Les « doses journalières admissibles » (DJA) sont en effet établies pesticide par pesticide, alors que nous absorbons en réalité de véritables cocktails de produits pour lesquels aucune évaluation des impacts sanitaires n'a été effectuée. Le professeur DE Jonckheere, de l'Université de Gand, explique ainsi que « les valeurs de DJA ne sont pas des données exactes, mais des estimations basées sur les données toxicologiques expérimentales d'un (seul) pesticide...Aucun scientifique, quel que soit son brio, n'est aujourd'hui en mesure de nous dire ce que produisent ensemble telle et telle molécule», ajoutent les auteurs, qui rappellent que 197 pesticides différents ont été retrouvés dans des échantillons de fruits et de légumes, selon une étude de l'Union européenne en 2006. Enfin, des scientifiques estiment que les pesticides sont toxiques et cancérigènes bien en dessous des seuils de détection...A Montpellier, le professeur Charles Sultan a établi que les pesticides sont notamment responsables de troubles hormonaux et de malformations génitales dans la population d'agriculteurs (exposés aux pesticides) qu'il a étudiée.

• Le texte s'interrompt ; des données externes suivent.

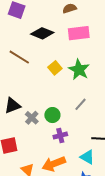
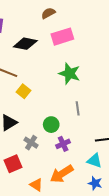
yellow square: (55, 68) -> (24, 91), moved
gray line: (81, 104) -> (78, 108), turned -40
gray cross: (32, 118) -> (31, 143), moved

Absence totale de contrôle

En France, des lanceurs d'alerte emmenés par le Professeur Belpomme créent l'Appel de Paris pour dénoncer l'effet cancérigène des pesticides. Ces scientifiques, parmi lesquels de prestigieux professeurs comme Gilles-Eric Séralini, n'ont de cesse de dénoncer le scandale des pesticides, le pouvoir des lobbies industriels et la complicité des pouvoirs publics. Les auteurs montrent comment, face à eux, la riposte s'organise. Tout d'abord, ils révèlent la quasi-absence de contrôle des pouvoirs publics concernant les autorisations de mise sur le marché, y compris pour les substances les plus dangereuses. Par ailleurs, le comité d'évaluation censé vérifier la toxicité des produits est, en partie, composé d'industriels du secteur ! Les auteurs font état de la déposition d'Yves Scheifengel, fonctionnaire du ministère de l'agriculture au moment de l'affaire du Gaucho. Il affirme au juge qu'il «y a une absence de transparence des procédures d'homologation et de traçabilité des dossiers » et qu'il « existe une cogestion de l'évaluation avec les industriels, membres à part entière de la Commission d'étude sur la toxicité ». Seules trois personnes indépendantes sont chargées d'étudier 20 000 dossiers ! A cette absence de contrôle s'ajoute un lobbying intense de la part des industriels. Les auteurs qui se défendent de les attaquer à titre individuel, relatent le fonctionnement d'un système : « un rapport de forces social et politique outrageusement favorable » aux producteurs de pesticides. « Le lobby des pesticides a visiblement choisi la stratégie de l'araignée. Tisser des toiles, relier des points, tenir l'espace », expliquent-ils. Colloques, rapports parlementaires, comité scientifiques composé d'experts « amis », agences d' « informations » sur les pesticides, campagnes de publicité, rien n'est négligé, y compris la création de toutes pièces par les industriels du FARRE (Forum pour une agriculture raisonnée respectueuse de l'environnement), structure ayant pour but de redorer le blason de l'agriculture intensive. « Le FARRE est le plus beau triomphe du lobby. Il regroupe, dans un mélange des genres stupéfiant (...) la FNSEA, l'industrie des pesticides, des banques et des instituts publics », révèlent les auteurs, qui montrent comment les industriels sont parvenus à détenir le monopole des expertises sur le sujet.
Quand au discours tenu sur le fond, les propos du docteur André Rico, président de la Comtox (commission des experts sur la toxicité des pesticides), sont éloquents : « Tous les êtres vivants sont protégés contre les effets des produits chimiques qui nous entourent et nous sommes bien protégés contre les faibles doses (...) Ce n'est pas à nous de prendre des décisions par rapport à ceux qui vont naître ; les générations futures se démerderont comme tout le monde ».